WHAT TO DO
Below are entries. Copy exactly the lines running from the line that holds "Apple Red (500g) (377, 1346)" to the line that holds "340 (516, 1077)", with both ends included.

RECORDS SHOWN
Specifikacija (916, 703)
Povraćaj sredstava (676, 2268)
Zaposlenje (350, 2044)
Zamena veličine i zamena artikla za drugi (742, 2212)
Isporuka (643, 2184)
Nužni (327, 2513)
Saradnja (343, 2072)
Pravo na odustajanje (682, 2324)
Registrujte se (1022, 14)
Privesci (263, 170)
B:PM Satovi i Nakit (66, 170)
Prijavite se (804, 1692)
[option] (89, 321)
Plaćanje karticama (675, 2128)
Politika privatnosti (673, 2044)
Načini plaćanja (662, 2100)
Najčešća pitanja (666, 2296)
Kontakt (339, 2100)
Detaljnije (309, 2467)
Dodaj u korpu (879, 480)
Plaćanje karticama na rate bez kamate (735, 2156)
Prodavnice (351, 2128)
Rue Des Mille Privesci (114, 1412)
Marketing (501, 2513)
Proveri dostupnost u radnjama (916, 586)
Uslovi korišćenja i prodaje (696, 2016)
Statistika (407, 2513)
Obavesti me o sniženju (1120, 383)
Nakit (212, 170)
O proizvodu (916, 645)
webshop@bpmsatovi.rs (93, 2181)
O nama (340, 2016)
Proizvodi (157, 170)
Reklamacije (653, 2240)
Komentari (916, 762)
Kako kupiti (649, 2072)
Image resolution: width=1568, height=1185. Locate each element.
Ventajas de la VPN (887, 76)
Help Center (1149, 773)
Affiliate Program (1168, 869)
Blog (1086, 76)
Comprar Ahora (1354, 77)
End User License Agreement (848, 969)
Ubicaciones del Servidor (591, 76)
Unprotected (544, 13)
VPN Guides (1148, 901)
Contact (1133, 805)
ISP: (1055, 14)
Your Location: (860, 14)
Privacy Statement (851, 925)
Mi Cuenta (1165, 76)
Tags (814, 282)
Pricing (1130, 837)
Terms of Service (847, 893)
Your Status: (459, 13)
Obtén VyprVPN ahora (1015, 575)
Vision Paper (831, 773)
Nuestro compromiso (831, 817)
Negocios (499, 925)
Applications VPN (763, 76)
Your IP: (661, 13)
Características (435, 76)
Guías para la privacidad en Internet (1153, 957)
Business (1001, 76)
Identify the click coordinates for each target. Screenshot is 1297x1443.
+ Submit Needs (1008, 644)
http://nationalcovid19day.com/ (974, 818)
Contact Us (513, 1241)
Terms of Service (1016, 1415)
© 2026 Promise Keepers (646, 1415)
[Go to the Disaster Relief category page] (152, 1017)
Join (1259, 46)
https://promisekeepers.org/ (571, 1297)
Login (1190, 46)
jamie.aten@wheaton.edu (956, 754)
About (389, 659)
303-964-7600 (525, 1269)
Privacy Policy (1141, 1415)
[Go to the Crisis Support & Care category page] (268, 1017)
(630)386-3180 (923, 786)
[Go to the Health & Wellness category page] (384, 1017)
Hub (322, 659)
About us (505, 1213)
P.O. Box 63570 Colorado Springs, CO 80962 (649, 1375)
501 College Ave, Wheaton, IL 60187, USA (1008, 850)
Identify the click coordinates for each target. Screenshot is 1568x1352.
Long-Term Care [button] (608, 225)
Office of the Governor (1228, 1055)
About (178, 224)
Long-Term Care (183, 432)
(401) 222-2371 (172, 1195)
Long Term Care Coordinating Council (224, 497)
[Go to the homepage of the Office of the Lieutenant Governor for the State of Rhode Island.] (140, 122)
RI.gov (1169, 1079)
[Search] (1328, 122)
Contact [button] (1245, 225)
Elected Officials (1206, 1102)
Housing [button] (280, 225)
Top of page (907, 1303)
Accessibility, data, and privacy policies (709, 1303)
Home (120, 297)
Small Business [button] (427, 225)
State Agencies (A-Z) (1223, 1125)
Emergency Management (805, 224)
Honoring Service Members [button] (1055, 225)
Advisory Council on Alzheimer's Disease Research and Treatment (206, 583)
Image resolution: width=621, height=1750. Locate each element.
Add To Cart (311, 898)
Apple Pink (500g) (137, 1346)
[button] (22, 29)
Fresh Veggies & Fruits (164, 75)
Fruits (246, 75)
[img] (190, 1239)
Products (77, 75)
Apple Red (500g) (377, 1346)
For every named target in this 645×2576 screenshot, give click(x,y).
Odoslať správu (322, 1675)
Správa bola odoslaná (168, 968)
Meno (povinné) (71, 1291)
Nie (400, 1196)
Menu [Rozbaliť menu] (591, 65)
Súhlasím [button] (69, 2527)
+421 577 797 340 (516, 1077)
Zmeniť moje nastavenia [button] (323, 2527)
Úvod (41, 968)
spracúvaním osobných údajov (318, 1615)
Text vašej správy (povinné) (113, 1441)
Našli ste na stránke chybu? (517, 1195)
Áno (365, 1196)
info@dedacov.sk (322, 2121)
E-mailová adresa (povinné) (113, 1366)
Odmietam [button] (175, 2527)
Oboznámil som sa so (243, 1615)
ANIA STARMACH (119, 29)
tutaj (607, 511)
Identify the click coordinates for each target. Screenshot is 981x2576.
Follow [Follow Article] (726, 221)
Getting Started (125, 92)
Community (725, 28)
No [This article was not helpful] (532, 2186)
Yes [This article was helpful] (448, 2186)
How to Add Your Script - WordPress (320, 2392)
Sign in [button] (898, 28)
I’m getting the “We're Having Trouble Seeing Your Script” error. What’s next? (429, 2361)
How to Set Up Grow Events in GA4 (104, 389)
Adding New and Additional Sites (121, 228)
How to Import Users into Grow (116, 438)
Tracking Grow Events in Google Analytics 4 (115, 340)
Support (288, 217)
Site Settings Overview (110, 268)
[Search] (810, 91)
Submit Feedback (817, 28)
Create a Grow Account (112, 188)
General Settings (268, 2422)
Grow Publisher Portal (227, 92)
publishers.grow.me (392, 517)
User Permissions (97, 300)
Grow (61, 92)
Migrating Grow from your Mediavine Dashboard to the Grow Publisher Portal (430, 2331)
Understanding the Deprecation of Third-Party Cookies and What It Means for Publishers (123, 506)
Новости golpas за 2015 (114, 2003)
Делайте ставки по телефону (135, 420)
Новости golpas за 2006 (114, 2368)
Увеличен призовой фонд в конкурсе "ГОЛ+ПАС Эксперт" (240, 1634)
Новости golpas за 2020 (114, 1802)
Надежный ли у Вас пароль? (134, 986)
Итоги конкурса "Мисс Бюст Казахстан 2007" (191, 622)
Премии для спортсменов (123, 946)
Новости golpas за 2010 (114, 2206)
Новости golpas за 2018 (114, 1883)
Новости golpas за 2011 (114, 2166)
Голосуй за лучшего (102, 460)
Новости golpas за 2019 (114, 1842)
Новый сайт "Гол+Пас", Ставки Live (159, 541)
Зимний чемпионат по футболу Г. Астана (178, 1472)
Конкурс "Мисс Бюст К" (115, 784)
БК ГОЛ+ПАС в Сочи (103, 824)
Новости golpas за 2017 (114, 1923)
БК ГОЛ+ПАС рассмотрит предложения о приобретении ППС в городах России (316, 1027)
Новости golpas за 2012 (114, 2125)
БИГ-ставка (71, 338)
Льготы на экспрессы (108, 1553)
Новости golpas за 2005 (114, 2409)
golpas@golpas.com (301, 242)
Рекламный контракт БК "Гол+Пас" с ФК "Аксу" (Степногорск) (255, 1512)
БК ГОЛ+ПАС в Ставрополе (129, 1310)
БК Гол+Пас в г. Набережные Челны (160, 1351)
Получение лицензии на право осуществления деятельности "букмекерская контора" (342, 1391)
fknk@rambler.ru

WRITTEN RESPONSE
Apple Red (500g) (377, 1346)
For every named target in this 645×2576 screenshot, give click(x,y).
Odoslať správu (322, 1675)
Správa bola odoslaná (168, 968)
Meno (povinné) (71, 1291)
Nie (400, 1196)
Menu [Rozbaliť menu] (591, 65)
Súhlasím [button] (69, 2527)
+421 577 797 340 (516, 1077)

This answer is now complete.